Owens adds there’s an expectation of higher revenue because seed rounds are getting larger and founders are delaying what would have historically been a Series A until much later.

“Typically these businesses are raising a Series A later in their lifecycle, maybe it’s three years in versus a year and a half in, so there is an expectation of higher revenue or traction when they actually get to that point of a Series A,” he says. 

All about relationships

Because competition is really fierce at the moment, getting a deal has become more reliant on having deeper relationships with investors. Waters says the worst thing to do is to have a “scattergun approach” and to randomly reach out to whoever has money. 

“Know who your target investor is, not just the firm, but the partner,” says Iovieno. “When you’re raising a Series A, normally the founder is doing 20 different jobs, you have a small team of maybe 20 to 40 people, and then they’re trying to raise the series as well as run the company, so it’s really important that you narrow down where you’re spending your time.”  

Nader AlSalim, founder and chief executive of fertility startup Gaia, who raised a $20m Series A this February, did just that. 

“We did it a little bit differently by saying 'let’s expand the timeline and just think strategically, who are the four to six guys that we would absolutely love to have on our cap table',” he tells Sifted. “Atomico was top of that list and we really built that relationship slowly over a longer period of time and then when we got into certain metrics that we felt were Series A-ready, we just invited those people to have a closer look.” 

After all, venture capital investment is a long journey, adds AlSalim.  

“It’s like speed dating to try and figure out who you’re gonna marry,” he says. “It allowed us also to form an opinion on who of the partners we would like to partner with for the next 10-year journey, because it’s a two-way thing.”

Know who your target investor is, not just the firm, but the partner

Iovieno’s top tip for building relationships is to use your startup network — or to even consider joining a good accelerator. 

“Use your network to try and identify who those investors are. Talk to other founders who’ve gone through this that are in your sector to ask for advice,” she says. “There are tonnes of accelerators, so make sure you’re choosing the right one, but if you get onto a really good accelerator they can make a lot of really good introductions for you and a lot of the VCs follow the best accelerators.” 

Series A leads to Series B

According to Iovieno, seed and Series A funding in Europe is following a similar path to the US, where investors are looking to support founders further and further down the line. 

“We’re starting to see some of those experienced seed funding investors raise funds to go into Series A, that are thinking about how they continue to support companies into the next stage,” she says. “Which is a great sort of evolutionary path and very much mirrors what we saw from the most experienced VCs in the US several years ago.
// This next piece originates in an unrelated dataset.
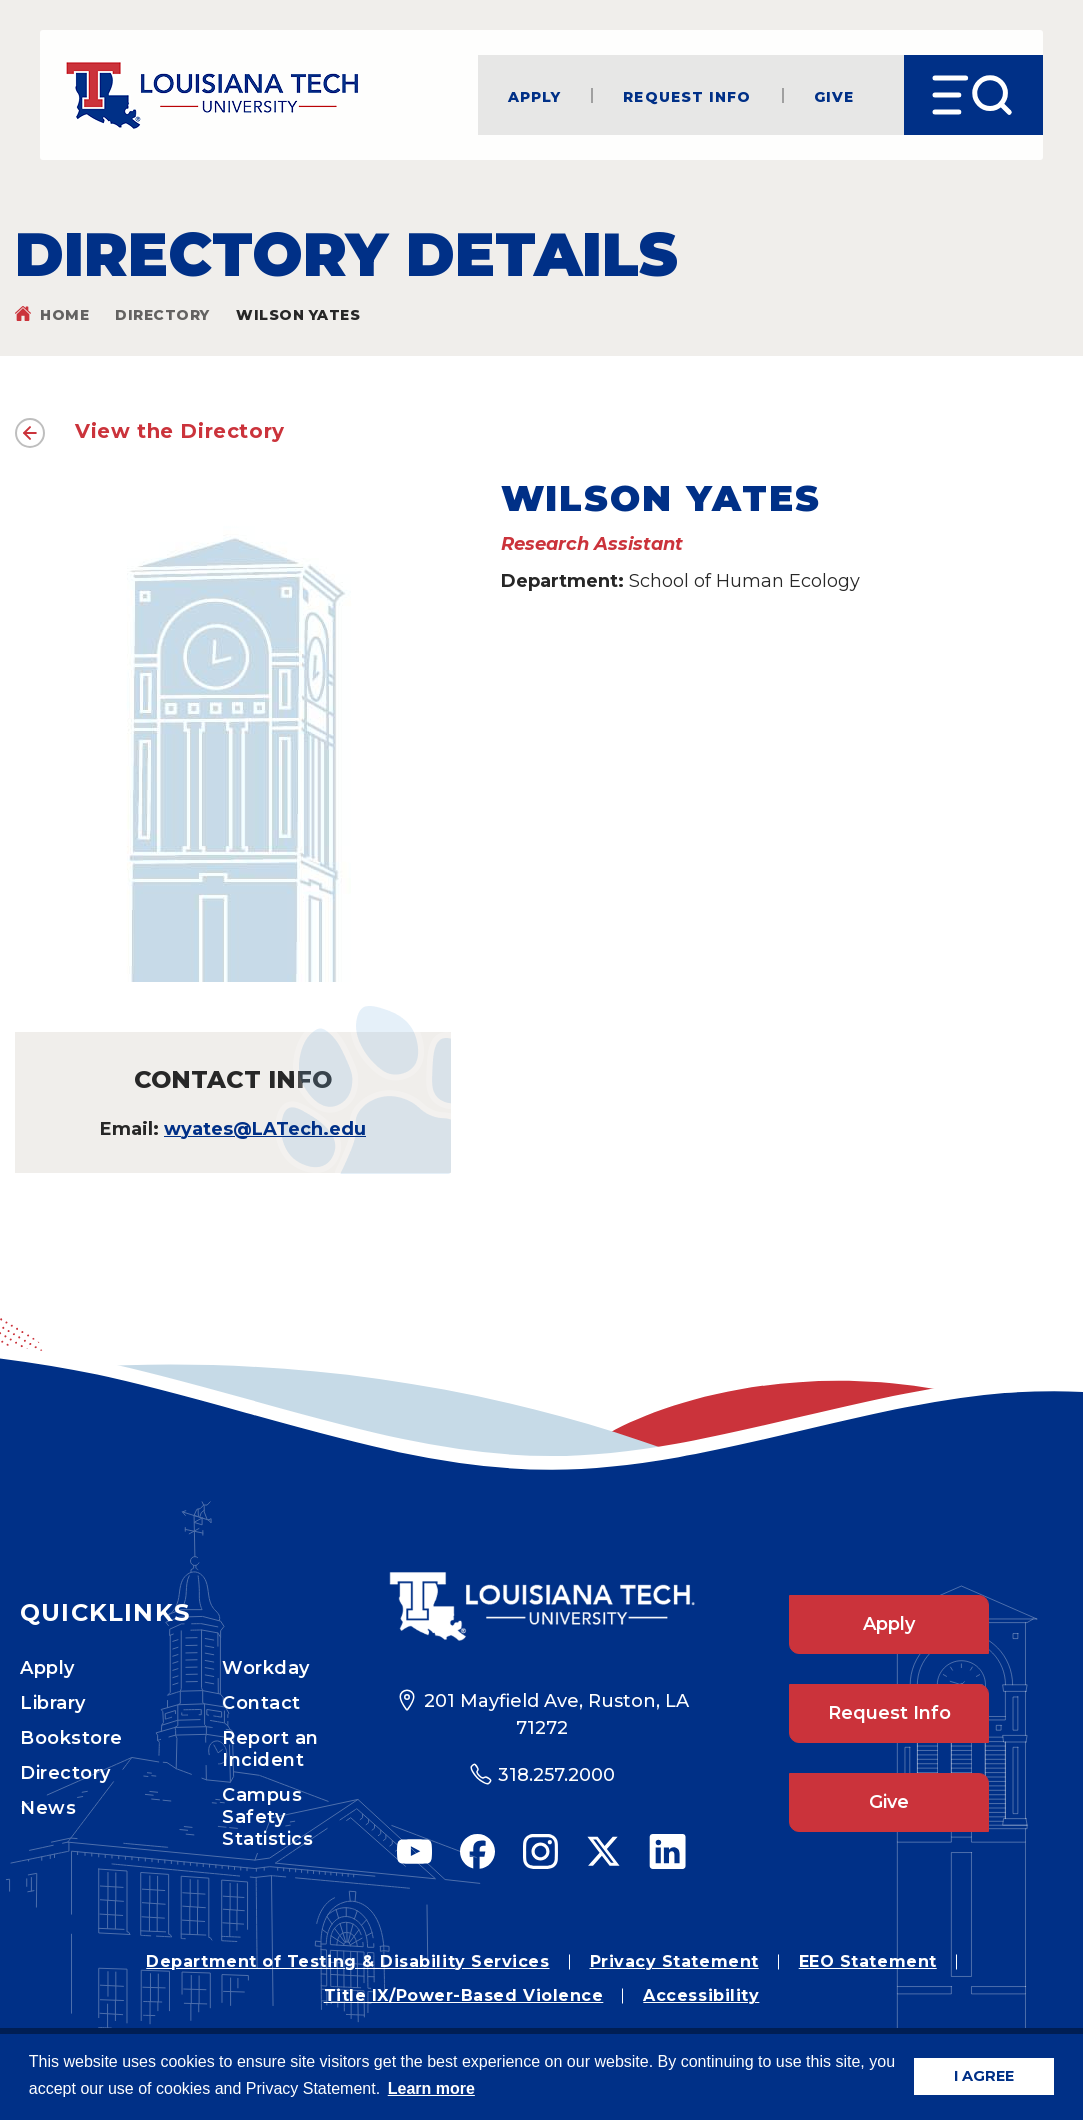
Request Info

So already we can see that trend taking off in Europe.”  

Owens agrees, saying at the time Paddle raised its Series A, there was a very specific group of Series A-focused funds, but now funds are getting in on all the action.

“Today the stark difference is basically most funds do most things, unless they’re very specifically seed, or very specifically later stage,” he says. “Back when we raised it was fairly unheard of that you would have a fund lead a Series A and then also the same one lead the Series B and that seems to have become a lot more commonplace.”  

Because of this, Iovieno suggests to founders raising a Series A that Series B should also be on the agenda. 

“When you're thinking about raising a Series A, also have a mind on Series B if that’s your route,” she says. “Because the investors you raise from in Series A will almost certainly be followed by certain investors who typically invest at Series B.”